From the socially aware “real life fiction” of Uncle Tom’s Cabin (Harriet Beecher Stowe, 1852), set deep in the American South ̶ with episodes that share a glimpse into the many injustices and atrocities committed in the name of slavery and the commodification and exploitation of black people ̶ to scenes of illicit love and passion between black and white in impressively prolific South African writer André Brink’s narratives that talk of racial conflict and discrimination while also paying tribute to the wide open spaces of Africa, its people, the full spectrum of colours of the landscape and the love between individuals yearning for societal inclusion and acceptance, to the sociopolitical texts by Booker and Nobel prize-winning J.M. Coetzee whose novel turned movie Disgrace (1999) about a South African professor’s fall from grace and the subsequent haunting vengeance, slowly cuts to the core and highlights the many complexities of contemporary society. Not to mention Alice Walker’s Pulitzer Prize award-winning The Colour Purple (1982) that throws us back into the 1930s and Deep South injustices; laying bare white appropriation and ill treatment of black, and likewise domestic abuse within the black family unit. The book made into a captivating and disturbing film under the skilful touch of Steven Spielberg is joined by other stories that have made it big either on the TV or silver screen; e.g., masterful tale of Civil War North and South ̶ spanning across consecutive eras and about black struggle and hope under the Emancipation Proclamation by Abraham Lincoln, and multi-award-winning 12 Years a Slave. Released in 2013, the film’s box office success reflects interests and concerns relating not only to the time period and lives it seeks to portray but also the validity of the story to this day: systemic racial abuse, the apparent superiority of white over black “for the sake of it”, and the ongoing struggles of one group being prejudiced against then and now.

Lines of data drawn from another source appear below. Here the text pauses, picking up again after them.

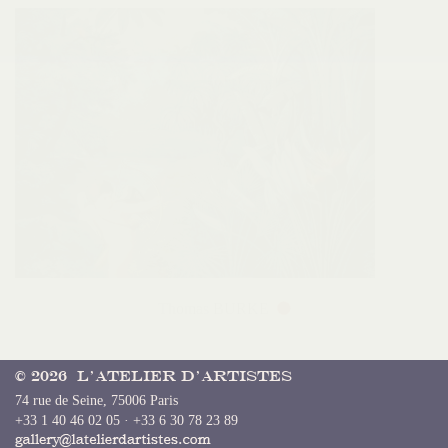
Thomas BURKE
© 2026 L’Atelier d’Artistes
74 rue de Seine, 75006 Paris
+33 1 40 46 02 05 · +33 6 30 78 23 89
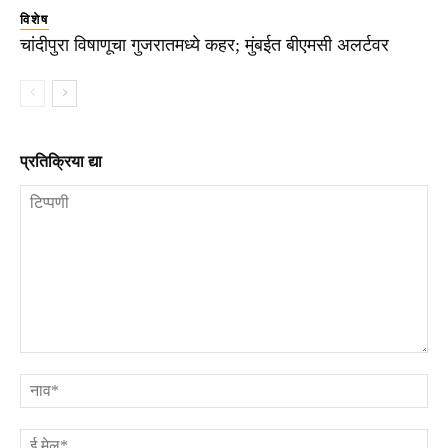
विशेष
चांदीपुरा विषाणूचा गुजरातमध्ये कहर; मुंबईत बीएमसी अलर्टवर
प्रतिक्रिया द्या
टिप्पणी
ना
ई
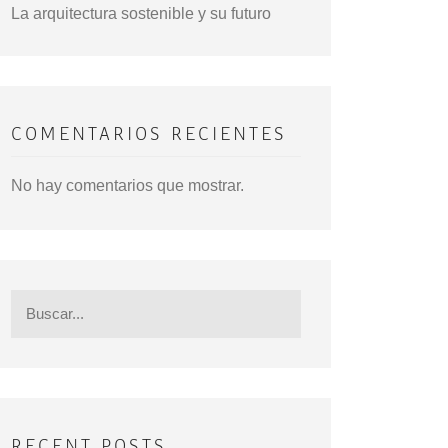
La arquitectura sostenible y su futuro
COMENTARIOS RECIENTES
No hay comentarios que mostrar.
RECENT POSTS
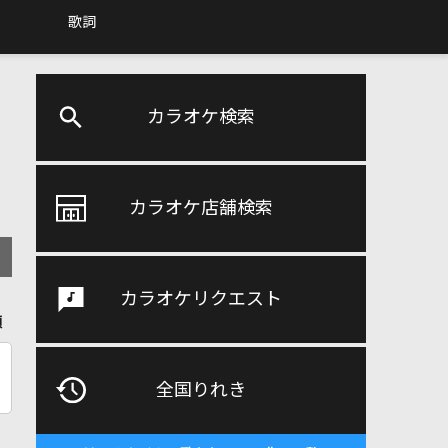
歌詞
カラオケ検索
カラオケ店舗検索
カラオケリクエスト
順
全国りれき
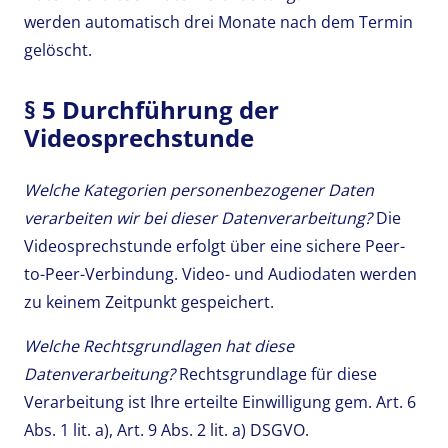
werden automatisch drei Monate nach dem Termin
gelöscht.
§ 5 Durchführung der
Videosprechstunde
Welche Kategorien personenbezogener Daten
verarbeiten wir bei dieser Datenverarbeitung?
Die
Videosprechstunde erfolgt über eine sichere Peer-
to-Peer-Verbindung. Video- und Audiodaten werden
zu keinem Zeitpunkt gespeichert.
Welche Rechtsgrundlagen hat diese
Datenverarbeitung?
Rechtsgrundlage für diese
Verarbeitung ist Ihre erteilte Einwilligung gem. Art. 6
Abs. 1 lit. a), Art. 9 Abs. 2 lit. a) DSGVO.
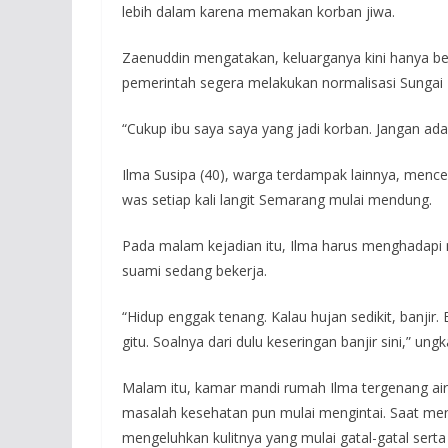
lebih dalam karena memakan korban jiwa.
Zaenuddin mengatakan, keluarganya kini hanya ber
pemerintah segera melakukan normalisasi Sungai 
“Cukup ibu saya saya yang jadi korban. Jangan ada
Ilma Susipa (40), warga terdampak lainnya, mence
was setiap kali langit Semarang mulai mendung.
Pada malam kejadian itu, Ilma harus menghadap
suami sedang bekerja.
“Hidup enggak tenang. Kalau hujan sedikit, banjir.
gitu. Soalnya dari dulu keseringan banjir sini,” ungk
Malam itu, kamar mandi rumah Ilma tergenang air s
masalah kesehatan pun mulai mengintai. Saat men
mengeluhkan kulitnya yang mulai gatal-gatal serta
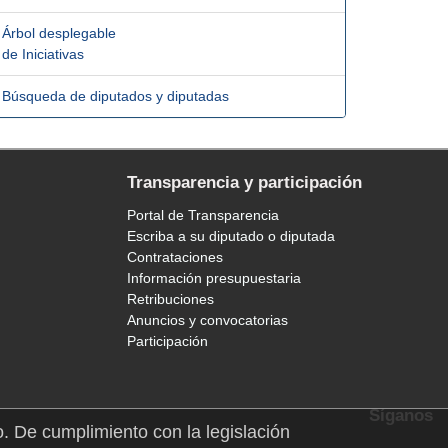
Árbol desplegable
de Iniciativas
Búsqueda de diputados y diputadas
Transparencia y participación
Portal de Transparencia
Escriba a su diputado o diputada
Contrataciones
Información presupuestaria
Retribuciones
Anuncios y convocatorias
Participación
Síganos
o. De cumplimiento con la legislación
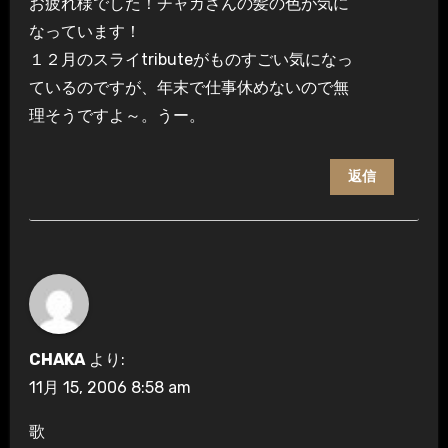
お疲れ様でした！チャカさんの髪の色が気に
なっています！
１２月のスライtributeがものすごい気になっ
ているのですが、年末で仕事休めないので無
理そうですよ～。うー。
返信
CHAKA
より:
11月 15, 2006 8:58 am
歌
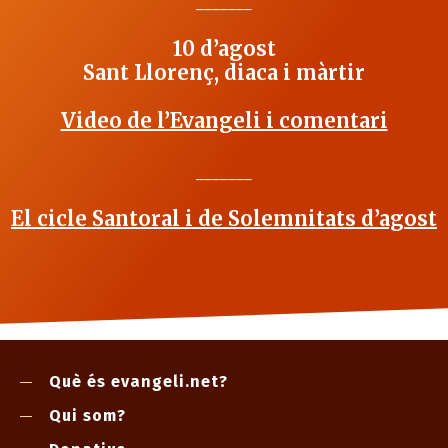
_______
10 d’agost
Sant Llorenç, diaca i màrtir
Video de l’Evangeli i comentari
_______
El cicle Santoral i de Solemnitats d’agost
Què és evangeli.net?
Qui som?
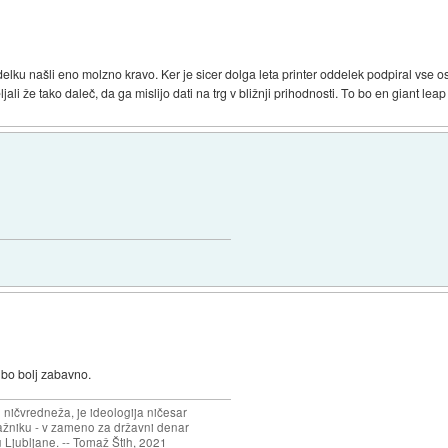
lku našli eno molzno kravo. Ker je sicer dolga leta printer oddelek podpiral vse os
 že tako daleč, da ga mislijo dati na trg v bližnji prihodnosti. To bo en giant leap v
 bo bolj zabavno.
 ničvredneža, je ideologija ničesar
ažniku - v zameno za državni denar
 Ljubljane. -- Tomaž Štih, 2021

“I could not comprehend the justice of that law, or that religion, which upholds or recognizes the principle of slavery”
Solomon Northup, Twelve Years a Slave
As we move from page to screen, from Apartheid to its official abolition in 1994, from the past to the present we expect things to be different, for evolution and positive development to have changed the World for the better. Nevertheless, as the media zooms in on the US today, with a White House that not long ago housed a black president and which, now under a new leader, must abide by moral and ethical standards, we are equally presented images and footage of deeds that highlight not yet eradicated, lingering racial prejudices – where members in authoritative functions often escalate the violence further. The arrest and subsequent drawn-out and abhorrent open murder of Mississippi resident George Floyd on Memorial Day has made particular recent headlines all over; a horrendous act triggering worldwide protests against racial prejudice and police brutality.

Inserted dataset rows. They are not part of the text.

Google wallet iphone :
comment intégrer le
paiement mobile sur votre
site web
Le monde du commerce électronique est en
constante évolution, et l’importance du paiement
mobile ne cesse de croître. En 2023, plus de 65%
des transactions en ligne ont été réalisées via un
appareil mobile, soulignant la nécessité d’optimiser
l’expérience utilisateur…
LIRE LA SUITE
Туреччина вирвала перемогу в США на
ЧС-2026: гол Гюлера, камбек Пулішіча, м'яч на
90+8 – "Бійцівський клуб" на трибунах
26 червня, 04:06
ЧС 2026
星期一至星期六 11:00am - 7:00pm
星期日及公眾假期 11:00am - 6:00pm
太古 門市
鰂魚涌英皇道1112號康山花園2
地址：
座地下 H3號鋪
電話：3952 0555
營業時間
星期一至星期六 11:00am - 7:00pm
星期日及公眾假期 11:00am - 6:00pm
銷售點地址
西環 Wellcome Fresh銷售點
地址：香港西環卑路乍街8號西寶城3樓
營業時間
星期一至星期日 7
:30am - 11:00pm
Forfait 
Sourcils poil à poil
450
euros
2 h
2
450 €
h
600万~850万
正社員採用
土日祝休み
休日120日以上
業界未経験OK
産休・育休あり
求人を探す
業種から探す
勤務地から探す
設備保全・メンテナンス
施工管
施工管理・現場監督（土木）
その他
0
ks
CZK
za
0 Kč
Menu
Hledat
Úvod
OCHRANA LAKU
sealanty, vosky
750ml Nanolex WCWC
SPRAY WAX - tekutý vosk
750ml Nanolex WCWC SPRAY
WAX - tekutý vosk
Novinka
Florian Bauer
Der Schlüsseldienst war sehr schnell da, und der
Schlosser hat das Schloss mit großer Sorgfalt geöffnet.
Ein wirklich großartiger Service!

Thus, on reflection, it is clear that history repeats itself. There are cracks in a system that must be changed radically to work in favour of all, irrespective of colour, social class, or race. A person’s criminal history must be laid to rest once justice has been served unless there is a repeat of similar crimes. Officially gone are the days of slavery and Apartheid, but skin colour still dictates the treatment we receive. The moment has come for us to act as One, come together in the name of justice and equality for all, for us to look beyond surface appearance while at the same time we understand and learn to appreciate our inherent differences and always and without hesitation say no to violence in all shapes and forms.